10/02/2013 03:16 pm ET Updated Dec 02, 2013

TV Consumption: Traditional Subscriptions Dominate

PwC just completed some fascinating research on consumer attitudes and behavior relative to choice in video content. The goal of this research was to explore current video subscription services as well as desires for new services and package options. Specific objectives were to explore consumer desires and attitudes toward:
  • Consumers' current behavior and preferences for video packages, including why they prefer what they prefer,
  • Optimal video packages and amounts consumers are willing to pay,
  • Critical factors of influence for TV show/channel selection,
  • Willingness to watch ads in lieu of paying fees, by device,
  • Nature of interaction of mobile device use with traditional and online video
  • Consumption patterns related to content viewing: live versus recorded
What did we learn?
  1. Consumers generally subscribe to more than one service. With traditional video subscriptions as the foundation, there is an opportunity to continue to make this venue even more viable with original programming and customization options.
  2. Consumers continue to want control over when and where they watch their TV content, and what it will be. TV Everywhere services are growing in usage and importance to consumers and can differentiate subscription providers. With this said, there is an opportunity to "push" live TV consumption, since certain shows (especially news, sports, and reality genres), can command more of a "live" presence.
  3. Customization is empowerment. Being able to design their own subscription packages gives consumers a sense of control - especially as it involves how they spend their money. They want to know that they are paying only for what they want to watch. There is an opportunity, via programming, "recommendation engines," and pricing options - designed by the subscription services - for subscription services to "excite" the consumer by making them feel more empowered. And also discover new content and channels.
  4. Having an online presence with a strong content recommendation engine opens the door to content discovery. In the absence of knowledge of the content specific services provide, consumers will consult online sources to find out about new programming. Even if friends and family make recommendations, there is a likelihood that online sources will be consulted to provide more information on programming. And some consumers believe the recommendation engine makes better recommendations due to a better understanding of their preferences than friends/family.
  5. Consumers are generally willing to watch ads in lieu of fees. This has become a mainstream expectation for consumers. And willingness increases with the ability to select advertising categories related to individual interests. Given that consumers are more receptive to viewing ads on the the larger screens, such as TV and computer, they will likely be more amenable to ad-attached packages for these formats than for tablets or mobile phones.
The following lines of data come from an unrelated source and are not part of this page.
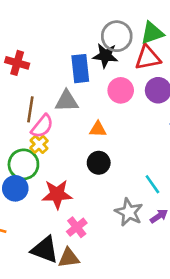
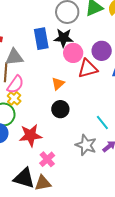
black star: (105, 56) -> (64, 38), moved
red triangle: (148, 58) -> (88, 69), moved
gray triangle: (67, 101) -> (14, 57), moved
orange triangle: (98, 129) -> (58, 84), turned -40

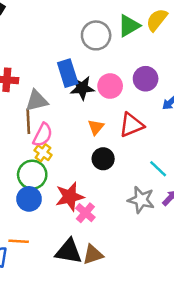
black star: (64, 38) -> (82, 88), moved
red triangle: (88, 69) -> (131, 125), moved
pink cross: (47, 159) -> (85, 213), moved

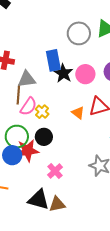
black star: (82, 88) -> (63, 73), turned 30
orange triangle: (96, 127) -> (78, 113), moved, turned -40
yellow cross: (43, 153) -> (42, 112), moved
black circle: (103, 159) -> (44, 137), moved
red star: (70, 197) -> (28, 151), moved

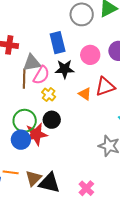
black star: (63, 73) -> (65, 69), moved, turned -30
pink semicircle: (28, 106) -> (41, 75), moved
pink cross: (55, 171) -> (86, 188), moved
brown triangle: (57, 204) -> (34, 178), moved, turned -30

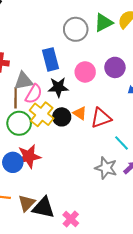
red triangle: (105, 87) -> (101, 118), moved
yellow cross: (49, 95) -> (42, 114), size x1.6
black circle: (52, 120) -> (62, 117), moved
green circle: (25, 121) -> (19, 123), moved
pink cross: (86, 188) -> (71, 219), moved

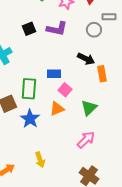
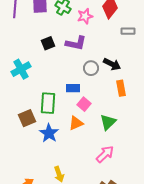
gray circle: (94, 30) -> (91, 68), moved
black arrow: (86, 59) -> (112, 64), moved

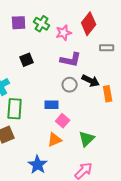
purple L-shape: (76, 43) -> (71, 60), moved
orange rectangle: (121, 88) -> (108, 94), moved
green rectangle: (48, 103) -> (15, 109), moved
blue star: (49, 133) -> (38, 165), moved

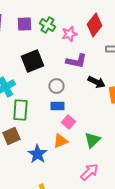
black square: (27, 60) -> (32, 61), size x1.6
gray circle: (70, 85) -> (56, 86), moved
blue star: (38, 165) -> (37, 154), moved

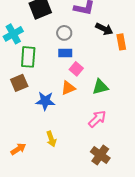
green triangle: (92, 140) -> (100, 87), turned 30
blue star: (37, 154) -> (45, 101), turned -30

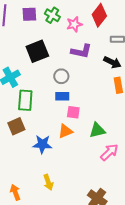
black arrow: (104, 29) -> (112, 62), moved
pink square: (76, 69) -> (73, 112), turned -32
pink arrow: (97, 119) -> (109, 152), moved
orange arrow: (18, 149) -> (15, 192), turned -77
Also, there may be an opportunity to "wean into" acceptance on the smaller screens if fees are more substantially reduced.
  6. The use of mobile devices while watching TV content is prevalent and, based on the qualitative discussion, on the rise. Consumers seem to enjoy the interaction between the television content and their mobile device. There is an opportunity to better integrate "live" shows, especially with the younger demographic, with content-related links for more information about the show. This increases engagement with the show and could perhaps promote more "live" viewership.
  7. There is a lack of consensus on the effect of increased availability of online content on the value of traditional subscriptions.

To maintain the value of traditional subscriptions, providers must continue to offer exclusive programming that is either not available online or is only available in a less timely fashion.